Friday, January 26, 2018

La belle nature

Walking in the Parc Monceau:


Guy de Maupassant, Like Death, trans. Richard Howard (New York: New York Review Books, 2017).

Yes, an artificial and charming place. Louis Carrogis Carmontelle, the park’s designer:

The true art is to know how to keep the visitors there, through a variety of objects, otherwise they will go to the real countryside to find what should be found in this garden; the image of liberty.
The marble boy must be a reproduction of Boy with Thorn.

Elaine and I picked up two copies of this novel last summer. It’s yet another work we’d probably never have discovered without New York Review Books. More passages soon.

comments: 2

brownstudy said...

I used to revere Penguin books. Now, I revere the New York Review line for surfacing books I've not heard of.

By the way, HOW do you format those extended passages?
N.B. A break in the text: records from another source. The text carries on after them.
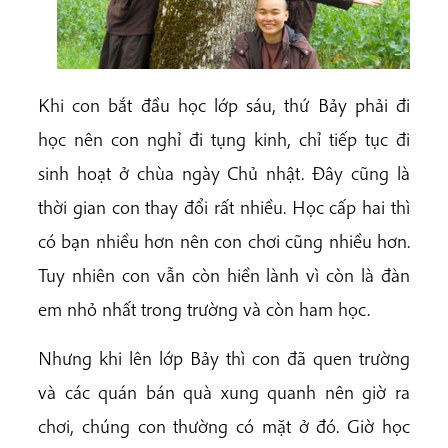
Khi con bắt đầu học lớp sáu, thứ Bảy phải đi
học nên con nghỉ đi tụng kinh, chỉ tiếp tục đi
sinh hoạt ở chùa ngày Chủ nhật. Đây cũng là
thời gian con thay đổi rất nhiều. Học cấp hai thì
có bạn nhiều hơn nên con chơi cũng nhiều hơn.
Tuy nhiên con vẫn còn hiền lành vì còn là đàn
em nhỏ nhất trong trường và còn ham học.
Nhưng khi lên lớp Bảy thì con đã quen trường
và các quán bán quà xung quanh nên giờ ra
chơi, chúng con thường có mặt ở đó. Giờ học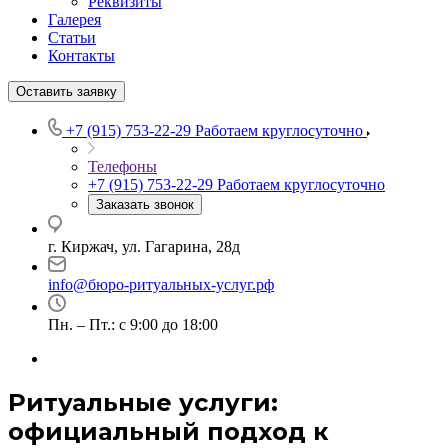
Реквизиты
Галерея
Статьи
Контакты
Оставить заявку
+7 (915) 753-22-29
Работаем круглосуточно
Телефоны
+7 (915) 753-22-29
Работаем круглосуточно
Заказать звонок
г. Киржач, ул. Гагарина, 28д
info@бюро-ритуальных-услуг.рф
Пн. – Пт.: с 9:00 до 18:00
Ритуальные услуги:
официальный подход к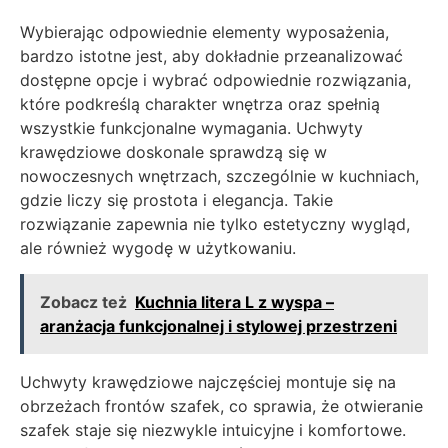
Wybierając odpowiednie elementy wyposażenia,
bardzo istotne jest, aby dokładnie przeanalizować
dostępne opcje i wybrać odpowiednie rozwiązania,
które podkreślą charakter wnętrza oraz spełnią
wszystkie funkcjonalne wymagania. Uchwyty
krawędziowe doskonale sprawdzą się w
nowoczesnych wnętrzach, szczególnie w kuchniach,
gdzie liczy się prostota i elegancja. Takie
rozwiązanie zapewnia nie tylko estetyczny wygląd,
ale również wygodę w użytkowaniu.
Zobacz też
Kuchnia litera L z wyspa –
aranżacja funkcjonalnej i stylowej przestrzeni
Uchwyty krawędziowe najczęściej montuje się na
obrzeżach frontów szafek, co sprawia, że otwieranie
szafek staje się niezwykle intuicyjne i komfortowe.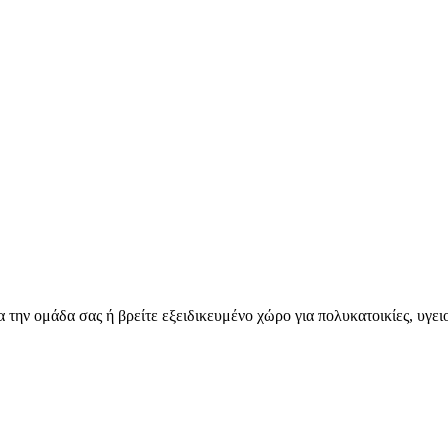
για την ομάδα σας ή βρείτε εξειδικευμένο χώρο για πολυκατοικίες, υγ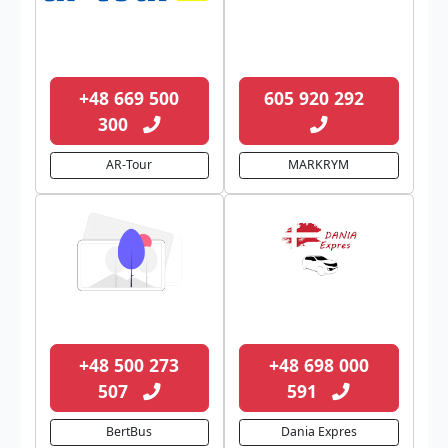
+48 669 500
605 920 292
300
AR-Tour
MARKRYM
+48 500 273
+48 698 000
507
591
BertBus
Dania Expres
I'd like to do the same thing.

Michael Leddy said...

I think I could probably live on NYRB books. They meet all recommended daily allowances.

I type in Pages (the Mac app) with a narrow text area, take a screenshot, and crop it, leaving just a pixel or two on each side. Then I make a blank image file (in Acorn or Seashore) with added pixels on all sides and drop the screenshot in.

You can imagine the fun when I realize I’ve made a typo. But I like the idea of fiction and poetry looking different on the screen.